» Task goal: Each line of the records that holds "MichalJezek" should be shown in full.
--- Input Enclosed Below ---
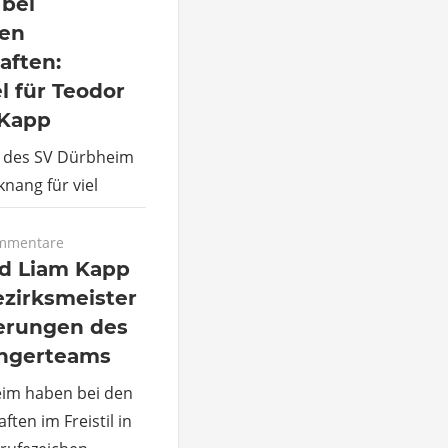
 bei
en
aften:
l für Teodor
 Kapp
r des SV Dürbheim
nang für viel
mmentare
d Liam Kapp
ezirksmeister
ierungen des
ngerteams
eim haben bei den
ten im Freistil in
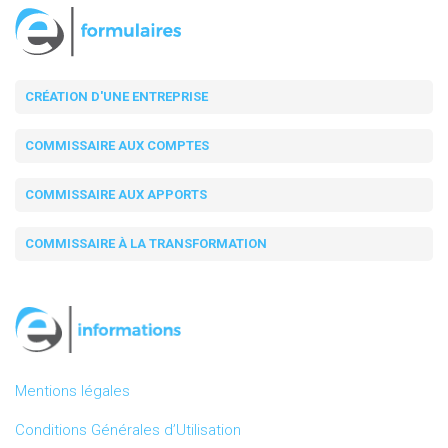
CRÉATION D'UNE ENTREPRISE
COMMISSAIRE AUX COMPTES
COMMISSAIRE AUX APPORTS
COMMISSAIRE À LA TRANSFORMATION
Mentions légales
Conditions Générales d’Utilisation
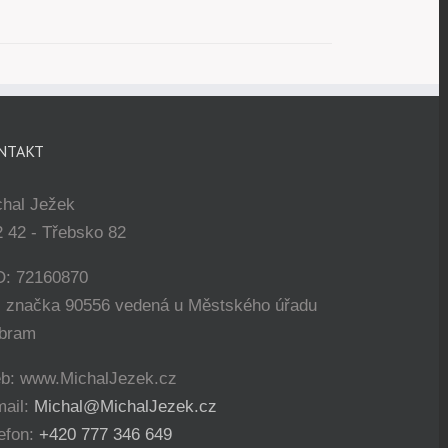
NTAKT
chal Ježek
 42 - Třebsko 82
O: 72160870
. značka 90556 vedená u Městského úřadu
íbram
b: www.MichalJezek.cz
mail:
Michal@MichalJezek.cz
efon:
+420 777 346 649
--- End of Enclosed Input ---
» Solution:
b: www.MichalJezek.cz
Michal@MichalJezek.cz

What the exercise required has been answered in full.